The panel searched for evidence of research into cognitive neuroscience and biotechnology, specifically for military uses, for both countries.

Though the report paints China and Iran as rising science powers in fields such as biotechnology, it offers no evidence that either is currently steering neuroscience work to military ends.

Nonetheless, many experts see the report as a wake-up call for U.S. intelligence.

“Technological advancements in specific fields of neuroscience have implications for U.S. national security and should therefore be monitored consistently by the intelligence community,” the scientists write.

The report looks at trends during the next two decades, but experts say the global neuroscience race has heated up, with about 500 global companies trying to develop brain-targeting drugs and devices, according to NeuroInsights, an industry group.

Like biotechnology, neuroscience and neurotechnology - the engineering of devices and drugs targeting the brain and nervous system - have therapeutic and military uses. Officials with the Pentagon’s Defense Advanced Research Projects Agency openly talk of next-generation wish lists that include pills that decrease fear or enhance cognition in soldiers and devices that connect human thoughts with devices such as prosthetic limbs and unmanned aircraft.

Meanwhile, such nations as India, Brazil, China and Iran are increasing their capabilities in fields related to neuroscience - a fact that worries U.S. intelligence officials concerned with threats involving “neuroweapons” that act on the brain and nervous system.

The NRC panel, consisting of 16 scientists given classified and unclassified briefings from about two-dozen U.S. institutions doing neuroscience, looked abroad for emerging science threats.

The panel used open-source journals and Internet documents to show that China and Iran are growing their capacity to conduct sophisticated science. Yet despite receiving classified briefings from U.S. officials tasked with preventing “foreign technology surprises,” the panel came up with no proof that Tehran or Beijing is engaging in classified military work dealing with neuroscience or technology.
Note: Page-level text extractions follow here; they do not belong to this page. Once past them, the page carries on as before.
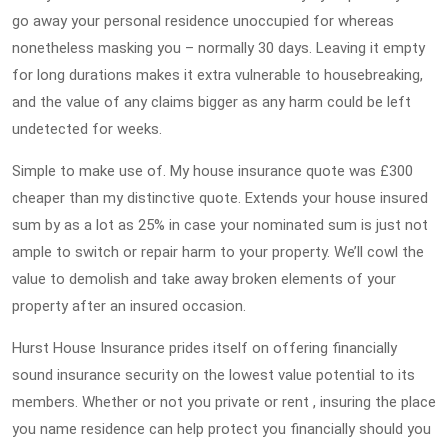
go away your personal residence unoccupied for whereas
nonetheless masking you – normally 30 days. Leaving it empty
for long durations makes it extra vulnerable to housebreaking,
and the value of any claims bigger as any harm could be left
undetected for weeks.
Simple to make use of. My house insurance quote was £300
cheaper than my distinctive quote. Extends your house insured
sum by as a lot as 25% in case your nominated sum is just not
ample to switch or repair harm to your property. We’ll cowl the
value to demolish and take away broken elements of your
property after an insured occasion.
Hurst House Insurance prides itself on offering financially
sound insurance security on the lowest value potential to its
members. Whether or not you private or rent , insuring the place
you name residence can help protect you financially should you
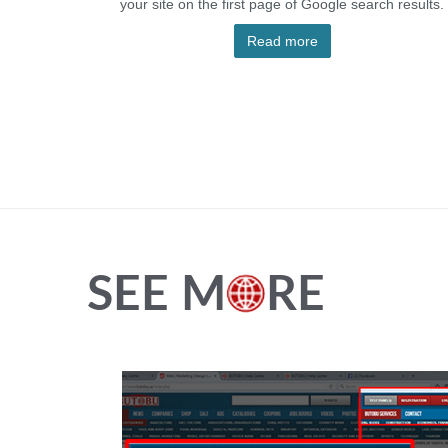
your site on the first page of Google search results.
Read more
SEE M
RE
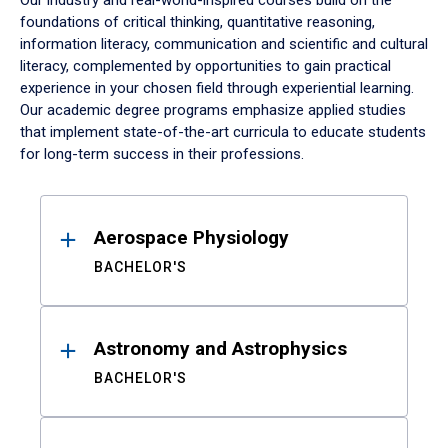
Our industry and real-world-inspired courses build on the
foundations of critical thinking, quantitative reasoning,
information literacy, communication and scientific and cultural
literacy, complemented by opportunities to gain practical
experience in your chosen field through experiential learning.
Our academic degree programs emphasize applied studies
that implement state-of-the-art curricula to educate students
for long-term success in their professions.
Results
Aerospace Physiology
BACHELOR'S
Astronomy and Astrophysics
BACHELOR'S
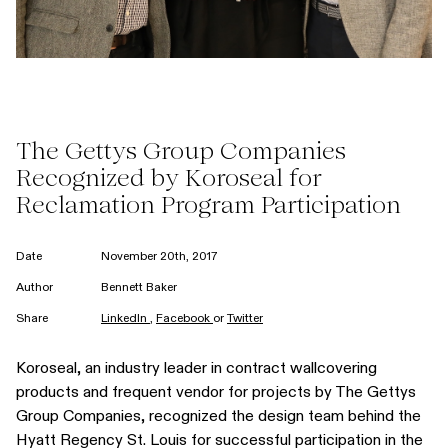
The Gettys Group Companies
Recognized by Koroseal for
Reclamation Program Participation
Date
November 20th, 2017
Author
Bennett Baker
Share
LinkedIn
,
Facebook
or
Twitter
Koroseal, an industry leader in contract wallcovering
products and frequent vendor for projects by The Gettys
Group Companies, recognized the design team behind the
Hyatt Regency St. Louis for successful participation in the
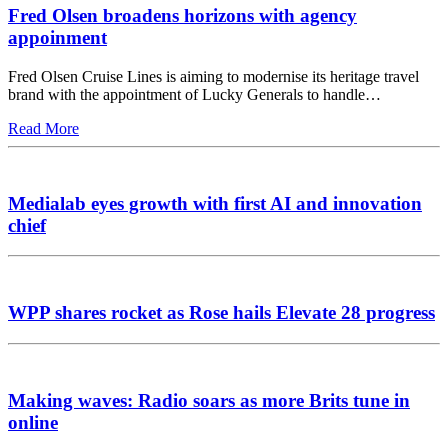
Fred Olsen broadens horizons with agency
appoinment
Fred Olsen Cruise Lines is aiming to modernise its heritage travel
brand with the appointment of Lucky Generals to handle…
Read More
Medialab eyes growth with first AI and innovation
chief
WPP shares rocket as Rose hails Elevate 28 progress
Making waves: Radio soars as more Brits tune in
online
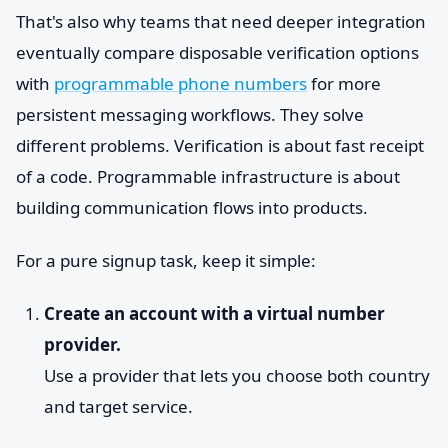
That's also why teams that need deeper integration
eventually compare disposable verification options
with
programmable phone numbers
for more
persistent messaging workflows. They solve
different problems. Verification is about fast receipt
of a code. Programmable infrastructure is about
building communication flows into products.
For a pure signup task, keep it simple:
Create an account with a virtual number
provider.
Use a provider that lets you choose both country
and target service.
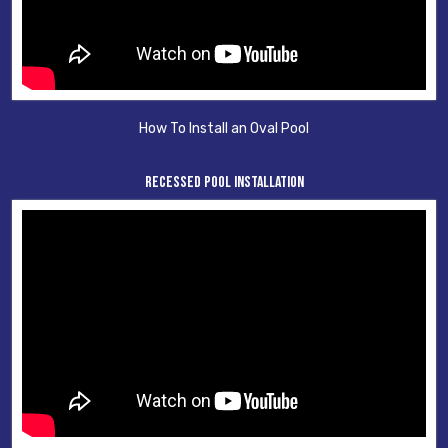
How To Install an Oval Pool
Recessed Pool Installation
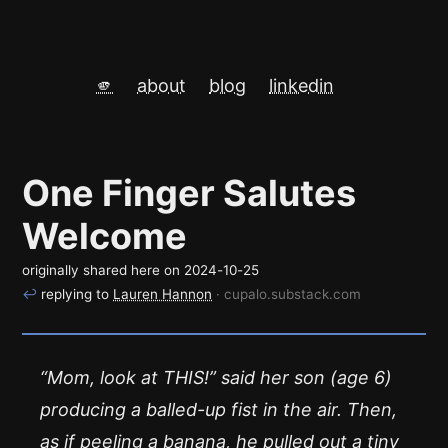
🫵
about
blog
linkedin
One Finger Salutes
Welcome
originally shared here on
2024-10-25
↩
replying to
Lauren Hannon
· cupalo.substack.com
“Mom, look at THIS!” said her son (age 6)
producing a balled-up fist in the air. Then,
as if peeling a banana, he pulled out a tiny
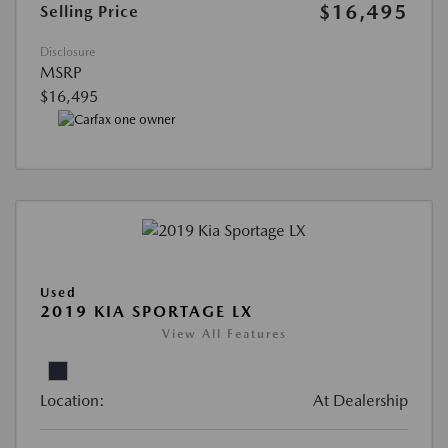
$16,495
Selling Price
Disclosure
MSRP
$16,495
Used
2019 KIA SPORTAGE LX
View All Features
Location:
At Dealership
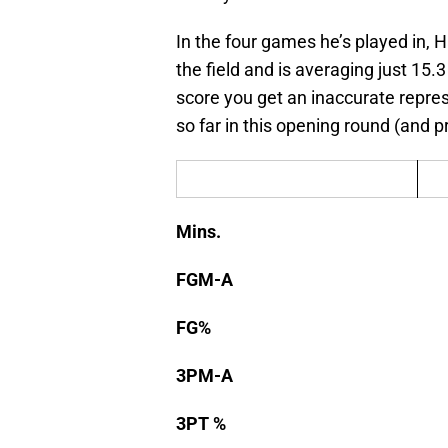
In the four games he’s played in, 
the field and is averaging just 15.3
score you get an inaccurate repr
so far in this opening round (and p
Mins.
FGM-A
FG%
3PM-A
3PT %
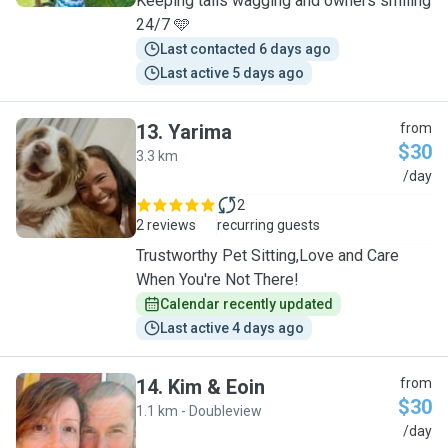
Keeping tails wagging and owners smiling
24/7 🩵
Last contacted 6 days ago
Last active 5 days ago
13
.
Yarima
from
$30
3.3 km
Y
/day
2
2 reviews
recurring guests
Trustworthy Pet Sitting,Love and Care
When You're Not There!
Calendar recently updated
Last active 4 days ago
14
.
Kim & Eoin
from
$30
1.1 km - Doubleview
K
/day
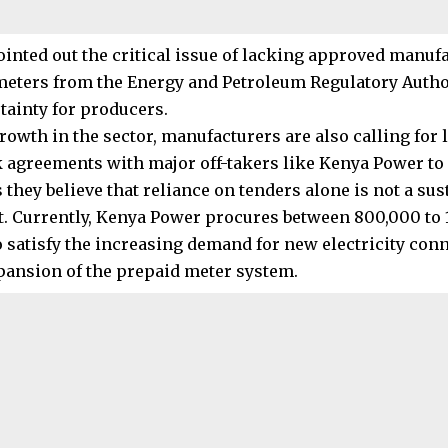
inted out the critical issue of lacking approved manuf
meters from the Energy and Petroleum Regulatory Autho
tainty for producers.
growth in the sector, manufacturers are also calling for
agreements with major off-takers like Kenya Power to
they believe that reliance on tenders alone is not a sus
. Currently, Kenya Power procures between 800,000 to 
o satisfy the increasing demand for new electricity con
pansion of the prepaid meter system.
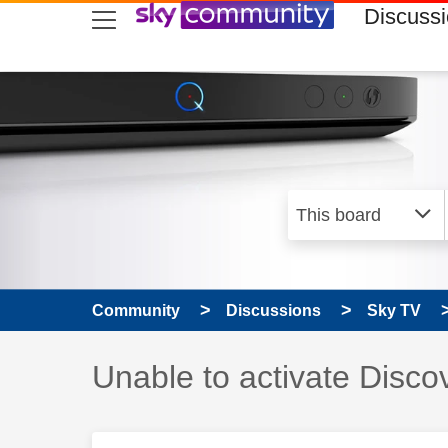
skip to search
skip to content
skip to footer
Discuss
Community
Discussions
Sky TV
Discussion topic:
Unable to activate Disc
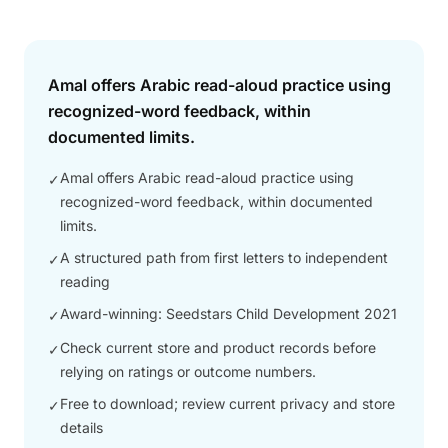
Answer
Amal offers Arabic read-aloud practice using
recognized-word feedback, within
documented limits.
Amal offers Arabic read-aloud practice using
✓
recognized-word feedback, within documented
limits.
A structured path from first letters to independent
✓
reading
Award-winning: Seedstars Child Development 2021
✓
Check current store and product records before
✓
relying on ratings or outcome numbers.
Free to download; review current privacy and store
✓
details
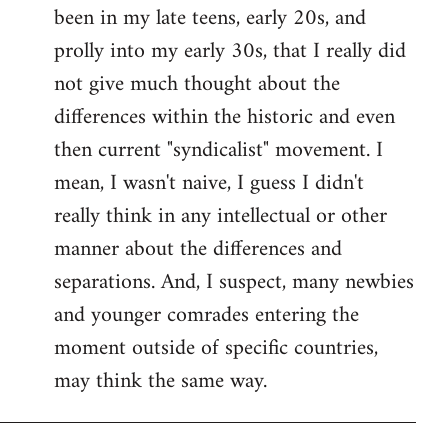
been in my late teens, early 20s, and
Welcome
by
prolly into my early 30s, that I really did
libcom.org
not give much thought about the
differences within the historic and even
then current "syndicalist" movement. I
mean, I wasn't naive, I guess I didn't
really think in any intellectual or other
manner about the differences and
separations. And, I suspect, many newbies
and younger comrades entering the
moment outside of specific countries,
may think the same way.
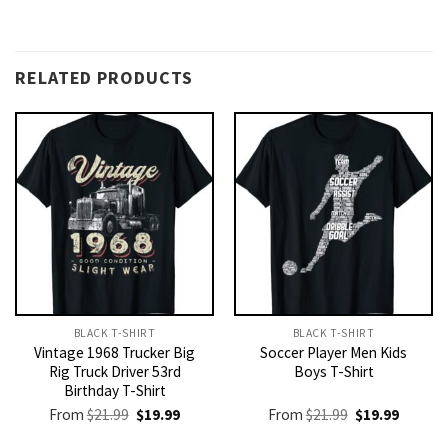
RELATED PRODUCTS
BLACK T-SHIRT
BLACK T-SHIRT
Vintage 1968 Trucker Big
Soccer Player Men Kids
Rig Truck Driver 53rd
Boys T-Shirt
Birthday T-Shirt
Original
Current
Original
Current
From
$
21.99
$
19.99
From
$
21.99
$
19.99
price
price
price
price
was:
is:
was:
is:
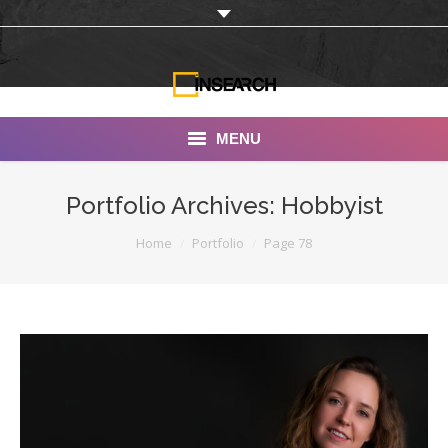
MENU
INSEARCH
Portfolio Archives:
Hobbyist
About Us
You are here:
Home
Portfolio
Page 78
Our Work
Services
Portfolio
Documentaries
Photo Albums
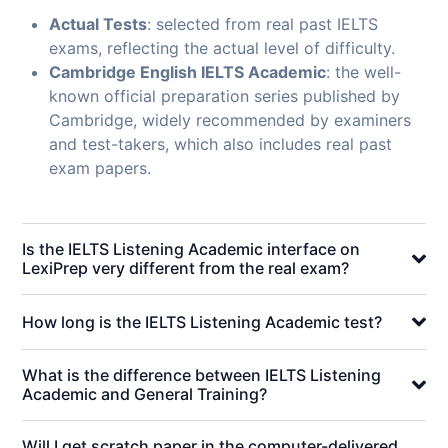
Actual Tests
: selected from real past IELTS
exams, reflecting the actual level of difficulty.
Cambridge English IELTS Academic
: the well-
known official preparation series published by
Cambridge, widely recommended by examiners
and test-takers, which also includes real past
exam papers.
Is the IELTS Listening Academic interface on
LexiPrep very different from the real exam?
How long is the IELTS Listening Academic test?
What is the difference between IELTS Listening
Academic and General Training?
Will I get scratch paper in the computer-delivered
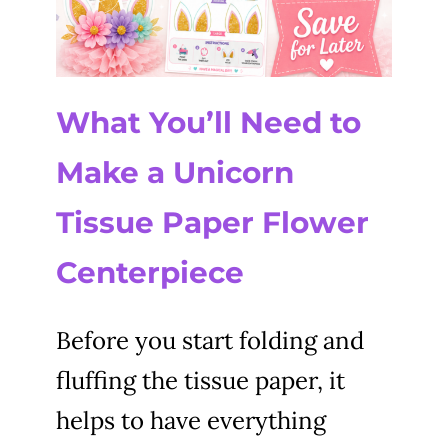
What You’ll Need to
Make a Unicorn
Tissue Paper Flower
Centerpiece
Before you start folding and
fluffing the tissue paper, it
helps to have everything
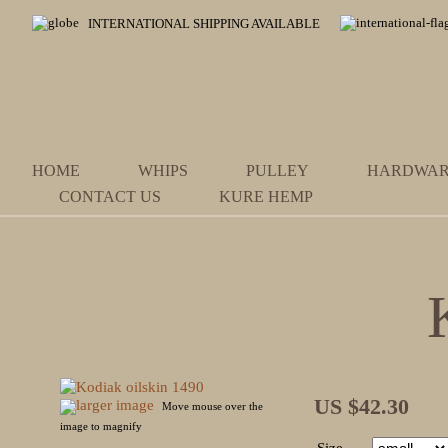
INTERNATIONAL SHIPPING AVAILABLE
HOME
WHIPS
PULLEY
HARDWA
CONTACT US
KURE HEMP
US $42.30
larger image
Move mouse over the
image to magnify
The report says that China “is fast becoming an international superpower and a haven for biotechnology research,” in part because of relatively inexpensive labor and biotechnological expertise in universities and companies. It also cites a 2007 Chinese strategy paper saying that the People’s Liberation Army is trying to “make major breakthroughs in some basic, pioneering and technological fields of strategic importance.”

The panel concludes that “although the [strategy document] does not directly mention specific details as to what technologies and science are to be used, it would not be too great a leap to suggest that the Chinese government is probably pursuing capability in cognitive neurosciences to enhance its national defense.”

In the case of Iran, the panel states that it was easy to find information about the country’s biotechnology programs and research groups on the Internet. “But it is not at all straightforward to find out how much of the research is connected to cognitive neuroscience and possible advances in science related to national defense.”